She tried to free her hands, but his grip was too strong. “Please,” she began, then caught her breath in a low groan as he sucked hard at her nipple. “I—I want…”

He increased his pace, thrusting into her faster, harder, deeper, and continued to kiss and torment her breasts. She was starting to see stars, quickly building toward a release that just might leave her shattered…then put her back together again. Every time his arousal rubbed against her, every time her body clenched his, every strong pull of his mouth on her nipple….

“Let me…Brady, I want…” To capture this feeling and make it last forever. To grab hold of him and never let go. To scream. Explode. Weep.

The pressure inside her kept building, increasing with every touch, every kiss, every breath. Her muscles were taut, her nerves quivering, her breathing ragged and shallow. He pushed her until she was sure she couldn’t survive, and then he pushed her even farther, until her climax rocketed through her. She couldn’t breathe, couldn’t think, couldn’t control the trembling that claimed her entire body. All she could do was feel and, sweet hell, she was feeling everything. She was drowning in incredible sensations, all hot and sweat-slick and shuddering and satisfied. Oh, yes, incredibly satisfied.

It wasn’t until much, much later, after her second orgasm, when she lay quietly in Brady’s arms, that she remembered what it was, in particular, that she’d wanted—to touch him. To run her hands over his body, to make him hot and achy, to feel his strength, to cradle his hardness in her palms. To tease, play with and arouse him, the way he’d teased, played with and aroused her.

She turned so that she faced him, even though she couldn’t see. “Can I ask you something?”

His breathing was so slow and steady that she thought for a moment he’d fallen asleep. Then he exhaled loudly and asked, “What?”

“Is it everyone or just me that you don’t want touching you?” She felt the tension in his body ratchet up a notch or two before he answered.

“It would be physically impossible to touch more than we are right now.”

That was true. Her head rested on his arm, her breasts were pressed against his chest, her legs tangled with his. But that wasn’t what she meant, and she suspected he knew it. “I’m talking about with my hands.

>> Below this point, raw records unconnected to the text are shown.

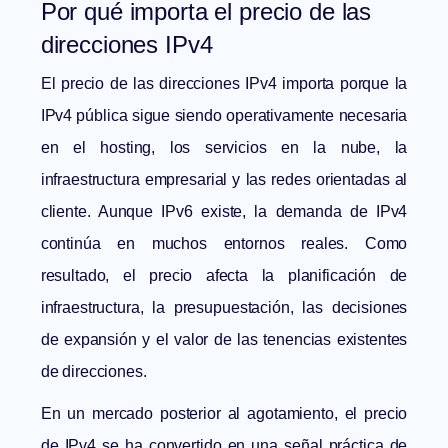
Por qué importa el precio de las
direcciones IPv4
El precio de las direcciones IPv4 importa porque la
IPv4 pública sigue siendo operativamente necesaria
en el hosting, los servicios en la nube, la
infraestructura empresarial y las redes orientadas al
cliente. Aunque IPv6 existe, la demanda de IPv4
continúa en muchos entornos reales. Como
resultado, el precio afecta la planificación de
infraestructura, la presupuestación, las decisiones
de expansión y el valor de las tenencias existentes
de direcciones.
En un mercado posterior al agotamiento, el precio
de IPv4 se ha convertido en una señal práctica de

You held my wrists so I couldn’t touch you.”

“Did I?” He asked it as if he hadn’t noticed what he’d done, but she knew better than that. He was too observant, too self-aware, for that to wash.

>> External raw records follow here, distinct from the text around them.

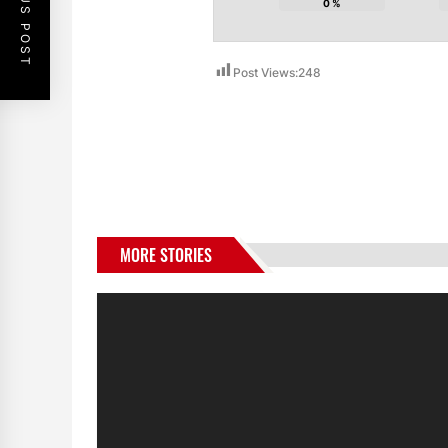
PREVIOUS POST
0
%
Post Views:
248
MORE STORIES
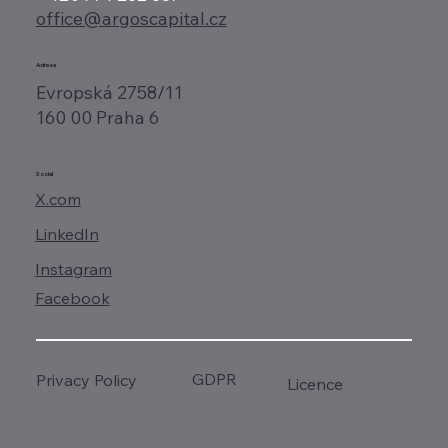
office@argoscapital.cz
Adresa
Evropská 2758/11
160 00 Praha 6
Social
X.com
LinkedIn
Instagram
Facebook
GDPR
Privacy Policy
Licence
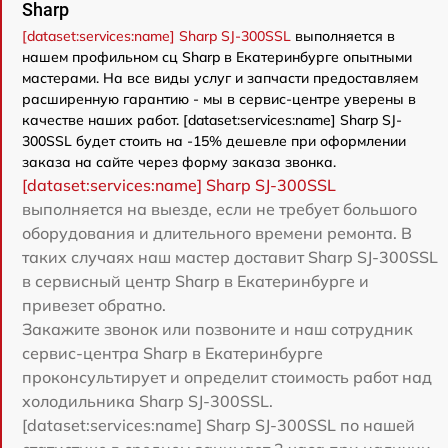
Sharp
[dataset:services:name] Sharp SJ-300SSL
выполняется в
нашем профильном сц Sharp в Екатеринбурге опытными
мастерами. На все виды услуг и запчасти предоставляем
расширенную гарантию - мы в сервис-центре уверены в
качестве наших работ. [dataset:services:name] Sharp SJ-
300SSL будет стоить на -15% дешевле при оформлении
заказа на сайте через форму заказа звонка.
[dataset:services:name] Sharp SJ-300SSL
выполняется на выезде, если не требует большого
оборудования и длительного времени ремонта. В
таких случаях наш мастер доставит Sharp SJ-300SSL
в сервисный центр Sharp в Екатеринбурге и
привезет обратно.
Закажите звонок или позвоните и наш сотрудник
сервис-центра Sharp в Екатеринбурге
проконсультирует и определит стоимость работ над
холодильника Sharp SJ-300SSL.
[dataset:services:name] Sharp SJ-300SSL по нашей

She stared at him, a shadow among shadows. When he didn’t say anything more, she laid her hand on his ribs. Soft, warm, dark skin—she couldn’t see, but she could visualize—as smooth and silky as her own pampered skin. She slid her palm up a few inches, then down again, then he caught hold of her hand and lifted it to his mouth for a simple, sensual, toe-curling kiss.

Hallie had to catch her breath before she could speak. “See? You don’t like it when I touch you.”

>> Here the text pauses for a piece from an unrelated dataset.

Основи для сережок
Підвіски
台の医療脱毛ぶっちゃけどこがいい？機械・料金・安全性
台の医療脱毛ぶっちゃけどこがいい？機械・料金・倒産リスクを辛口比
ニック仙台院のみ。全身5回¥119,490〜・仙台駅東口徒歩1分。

With another heavy sigh, he released her and rolled onto his back, arms and legs open wide. “You want to touch me, go ahead.”

She considered it a moment, then in a pouty voice said, “No.”

“Come on, Hallie,” he coaxed, reaching for her hand and pulling it to his chest.

“No.”

“Okay. Then I’ll touch you.” He raised up and reached for her, then rolled back again, lifting her on top of him. She tried to wriggle away, which caused an immediate and intriguing reaction in him, so with a womanly smile, she did it again.

Since he was being so agreeable, she took him up on his offer and spent some time exploring his body. Having a man in her bed was one of the things she missed about being married—the different textures of his body, the contrasts to her own body, even the simple sound of his breathing. Even when there was no sex, there was still intimacy, and she missed that with all her heart.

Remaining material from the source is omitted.